還元策が始まる以前と同じように利用するであれば、問題はない。しかし、「どうせ割引になるのだから、ついでにこれも……」と買う量や回数が増えてはいないだろうか。

 2%還元というと、300円の買い物をすれば6円引きとなる。500円で10円引きだ。だから、たとえば毎日コンビニで500円使い、10円の還元を20日間受けたとすれば、1万円使って200円を得することとなる。しかし、コンビニに行くのをたった1日やめれば、1万円も使うことなく、200円程度の金額は簡単に節約できるのだ。ちょっと冷静になって考えればすぐわかることだが、おトクな感じがしていても、実は全然おトクでない買い物の仕方をしていることがあるから、要注意だ。

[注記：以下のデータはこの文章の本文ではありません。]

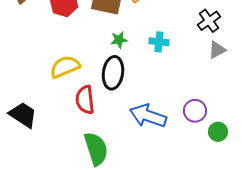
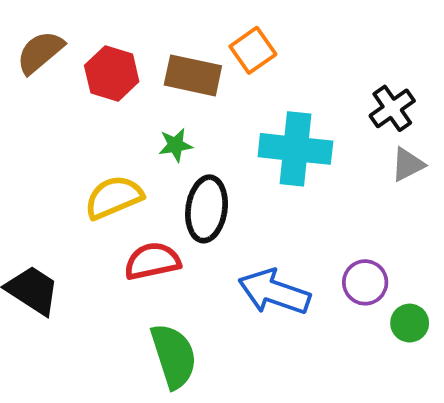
green star: (119, 40) -> (176, 145), moved
cyan cross: (159, 42) -> (295, 149), size x1.8
red semicircle: (85, 100) -> (152, 261), turned 84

●【傾向3】必ず還元事業の対象になっている店を探して入る

 ランチしようと何気なく入った店で現金支払いをした後に、そこがキャッシュレスで5%還元の対象店だとわかったら、無性に損をした気になるのではないか。筆者もこの経験がある。レジも混んでいたため現金で支払ったら、お釣りを受け取ったタイミングで小さく「5%還元店」を示すシールを発見したのだ。誰もが名を知るメジャー店だから、きっと対象外なのだろうと油断していたのが敗因だった。

 せっかく対象の店を表示するアプリがあるのだから、先に見るべきだった。筆者と同じような経験をした人は、「これからは必ず払う前に確認しよう。いやいや、はじめから還元対象の店を調べてそっちに行こう」と思うだろう。

 考えてみれば、それがこのポイント還元事業の狙いなのだ。消費増税の影響で売り上げが落ちそうな中小規模店舗を保護するため、そこにわざわざ足を運び、お金を使ってくれる人たちを増やすのが目的なのだから。

 毎日のランチも、飲み会も、還元の対象店をまずアプリで調べて……という人は、この事業に乗せられて、素直にお金を使ってくれる層ともいえる。自分の行動が誘導されているかもしれないとしても、あまりそれを気にしない寛容な人々だ。

 経済産業省によると、還元事業に登録する店は日々増えており、2019年12月21日現在の登録申請数は約97万店だという。お金を使う場所がますます増えていきそうなので、ご用心を。